Before we move on to discuss the types of rule-based systems, we need to understand its construction, as it plays a crucial role in how the system evaluated the information. The construction of rule-based systems is based on a specific type of logic, such as Boolean logic, fuzzy logic, and probabilistic logic and is categorized into:

  • Knowledge-Based Approach: It is a knowledge-based construction that follows a traditional engineering approach, which is domain-independent. Here, it is important to acquire requirements as well as necessary knowledge before identifying the relationships between attributes.
  • Data-Based Approach: This data-based construction follows a machine learning approach, which, like the earlier approach, is domain-independent. This rule-based approach is subdivided into:
    • Supervised Learning.
    • Unsupervised Learning.

Types of Rule-Based Systems:

Like expert systems, rule-based systems can also be categorized into:

  • Forward Chaining: Also known as data-driven reasoning, forward chaining is a data-driven technique that follows a deductive approach to reach a conclusion.
  • Backward Chaining: Often used in formulating plans, backward chaining is an alternative to forward chaining. It is a goal-driven technique that follows an inductive approach or associative reasoning.

Advantages of Rule-Based Systems:

Being one of the core technologies responsible for making machines capable of rule-based learning, rule-based systems offer a range of advantages like:

  • Rule-based programming is easy to understand.
  • It can be built to represent expert judgment in simple or complicated subjects.
  • The cause-and-effect in Rule-Based Systems is transparent.
  • It offers flexibility and an adequate mechanism to model several basic mental processes into machines.
  • Mechanizes the reasoning process.

Disadvantages of Rule-Based Systems:

Though exceptionally beneficial, rule-based systems have certain drawbacks associated with them, such as:

  • They require deep domain knowledge and manual work.
  • Generating rules for a complex system is quite challenging and time-consuming.
  • It has less learning capacity, as it generates results based on the rules.

Difference Between Rule Based System and Machine Learning:

Machine learning is among the few techniques of artificial intelligence that is time and again compared with Rule-Based Systems to comprehend their uniqueness.
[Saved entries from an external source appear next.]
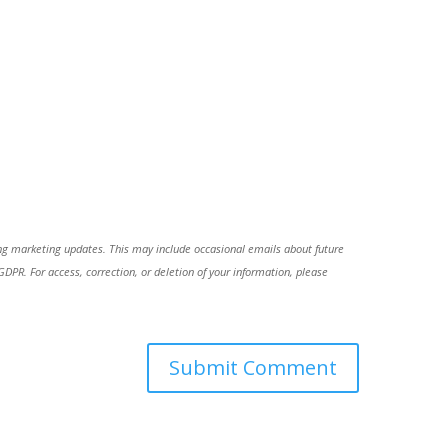
ing marketing updates. This may include occasional emails about future
R. For access, correction, or deletion of your information, please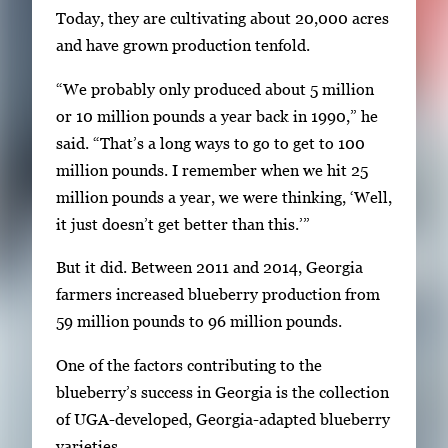
a
Today, they are cultivating about 20,000 acres
t
and have grown production tenfold.
e
“We probably only produced about 5 million
b
or 10 million pounds a year back in 1990,” he
e
said. “That’s a long ways to go to get to 100
t
million pounds. I remember when we hit 25
w
million pounds a year, we were thinking, ‘Well,
e
it just doesn’t get better than this.’”
e
n
But it did. Between 2011 and 2014, Georgia
t
farmers increased blueberry production from
h
59 million pounds to 96 million pounds.
u
m
One of the factors contributing to the
b
blueberry’s success in Georgia is the collection
n
of UGA-developed, Georgia-adapted blueberry
a
varieties.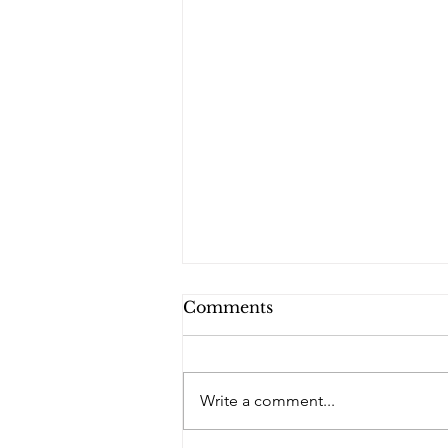
Comments
Write a comment...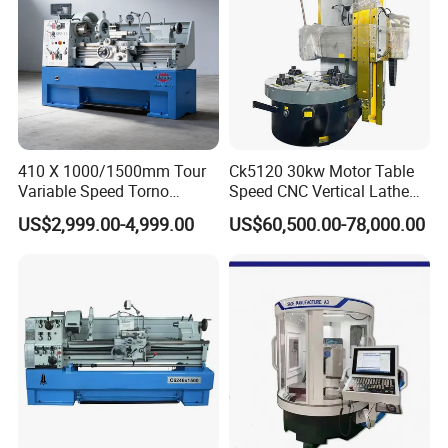
410 X 1000/1500mm Tour
Ck5120 30kw Motor Table
Variable Speed Torno
Speed CNC Vertical Lathe
Horizontal Universal Heavy
Machine
US$2,999.00-4,999.00
US$60,500.00-78,000.00
Duty Lathe Machine Price
Mechanical Lathe Metal
Lathe Sp2113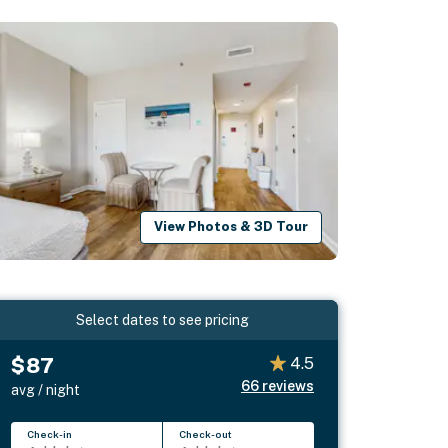
View Photos & 3D Tour
Select dates to see pricing
$87
4.5
66
reviews
avg / night
Check-in
Check-out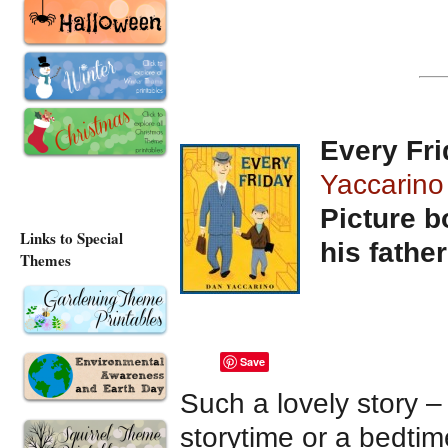
Every Fr
Yaccarino
Picture b
Links to Special
his father
Themes
Save
Such a lovely story –
storytime or a bedtim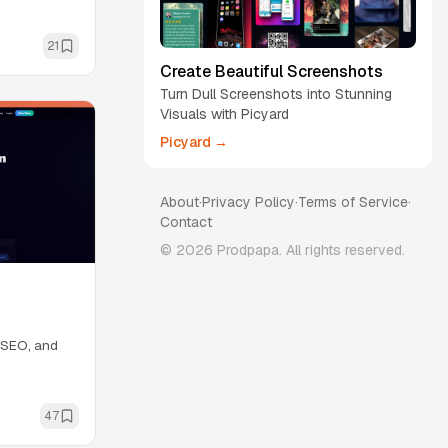
21
Create Beautiful Screenshots
Turn Dull Screenshots into Stunning
Visuals with Picyard
Picyard →
About
·
Privacy Policy
·
Terms of Service
·
Contact
©
2026
Prodpapa. All rights reserved.
, SEO, and
47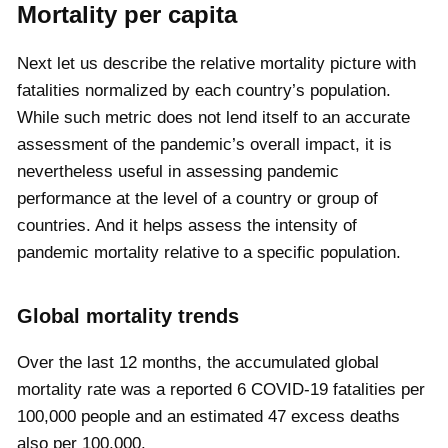
Mortality per capita
Next let us describe the relative mortality picture with
fatalities normalized by each country’s population.
While such metric does not lend itself to an accurate
assessment of the pandemic’s overall impact, it is
nevertheless useful in assessing pandemic
performance at the level of a country or group of
countries. And it helps assess the intensity of
pandemic mortality relative to a specific population.
Global mortality trends
Over the last 12 months, the accumulated global
mortality rate was a reported
6
COVID-19 fatalities per
100,000 people and an estimated
47
excess deaths
also per 100,000.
Hence, a discussion on the latter cannot be complete without a comparison between Rule-Based Systems and Machine Learning:

Rule-Based Systems

  • It is a simplified form of Artificial Intelligence.
  • It is based on Facts and Rules.
  • Labor intensive and hard to implement.
  • Deliver excellent performance within a narrow domain.
  • Limited to human coded information.

Machine Learning

  • Machine Learning is an application of Artificial Intelligence.
  • It is based on models.
  • Easy to implement and use.
  • It helps deliver more accurate results.
  • It effortlessly deals with complex and excessive data.
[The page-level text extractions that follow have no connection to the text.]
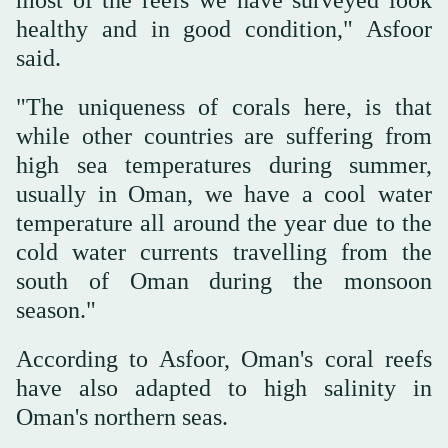
healthy and in good condition," Asfoor
said.
"The uniqueness of corals here, is that
while other countries are suffering from
high sea temperatures during summer,
usually in Oman, we have a cool water
temperature all around the year due to the
cold water currents travelling from the
south of Oman during the monsoon
season."
According to Asfoor, Oman's coral reefs
have also adapted to high salinity in
Oman's northern seas.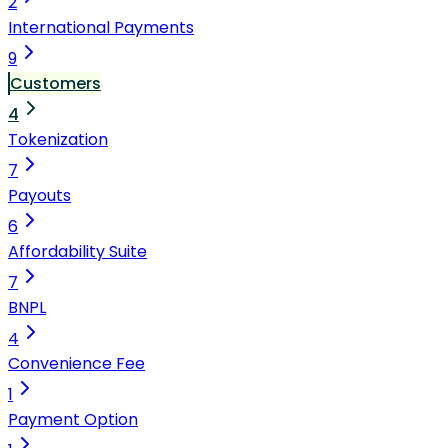
2
International Payments
9
Customers
4
Tokenization
7
Payouts
6
Affordability Suite
7
BNPL
4
Convenience Fee
1
Payment Option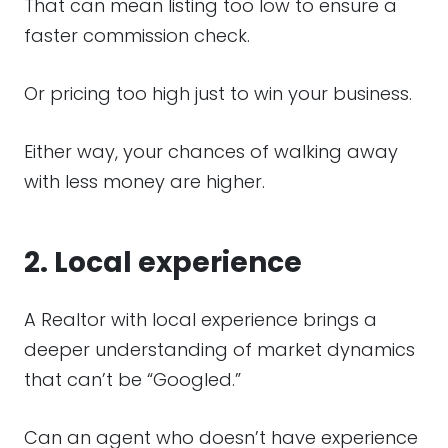
That can mean listing too low to ensure a
faster commission check.
Or pricing too high just to win your business.
Either way, your chances of walking away
with less money are higher.
2. Local experience
A Realtor with local experience brings a
deeper understanding of market dynamics
that can’t be “Googled.”
Can an agent who doesn’t have experience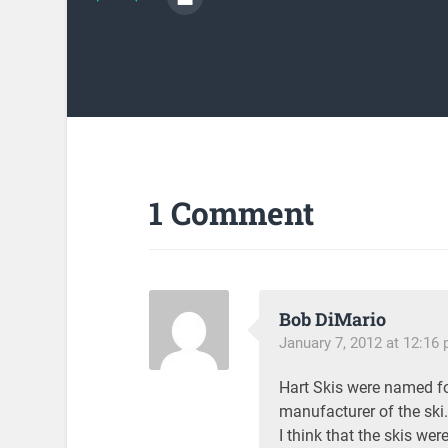
1 Comment
Bob DiMario
January 7, 2012 at 12:16
Hart Skis were named fo
manufacturer of the ski.
I think that the skis wer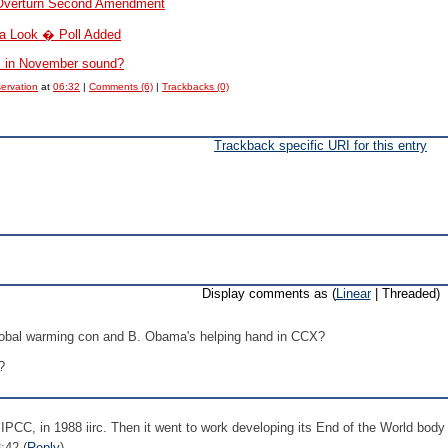
 Overturn Second Amendment
a Look � Poll Added
s in November sound?
servation
at
06:32
|
Comments (6)
|
Trackbacks (0)
Trackback specific URI for this entry
Display comments as (
Linear
| Threaded)
global warming con and B. Obama's helping hand in CCX?
?
 IPCC, in 1988 iirc. Then it went to work developing its End of the World body
:42 (
Reply
)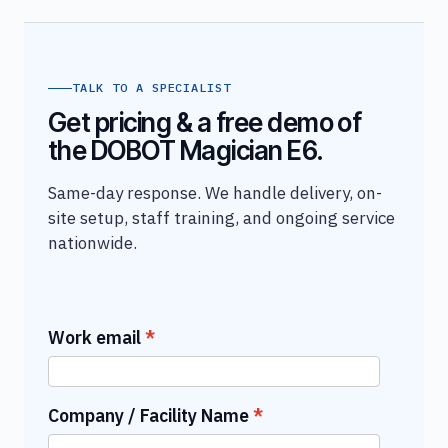
TALK TO A SPECIALIST
Get pricing & a free demo of
the DOBOT Magician E6.
Same-day response. We handle delivery, on-
site setup, staff training, and ongoing service
nationwide.
Work email
Company / Facility Name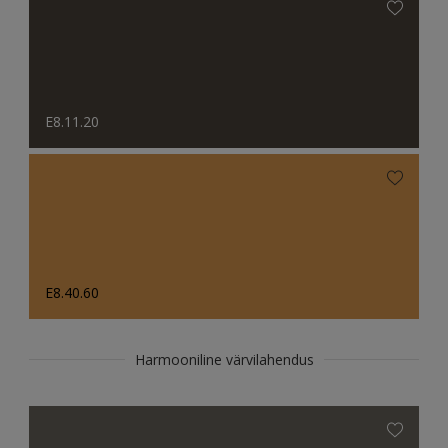
E8.11.20
E8.40.60
Harmooniline värvilahendus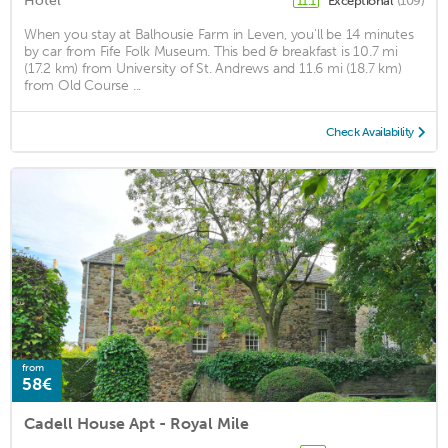
Hotel
Exceptional
(109)
11.1
When you stay at Balhousie Farm in Leven, you'll be 14 minutes
by car from Fife Folk Museum. This bed & breakfast is 10.7 mi
(17.2 km) from University of St. Andrews and 11.6 mi (18.7 km)
from Old Course ...
Check Availability
from
58€
Cadell House Apt - Royal Mile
One of the first most successful AI approaches, Rule-Based Systems, is paving the way to the development of large and complex applications, with limited efforts. These systems are helping programmers as well as machines to tackle problems with numerous pattern nodes and solve tasks at a higher level of abstraction using human-like thinking and reasoning capabilities. Even though it offers a few limitations, there is no doubt with the ever-evolving technology it too will evolve to be more flexible, effective, and suitable.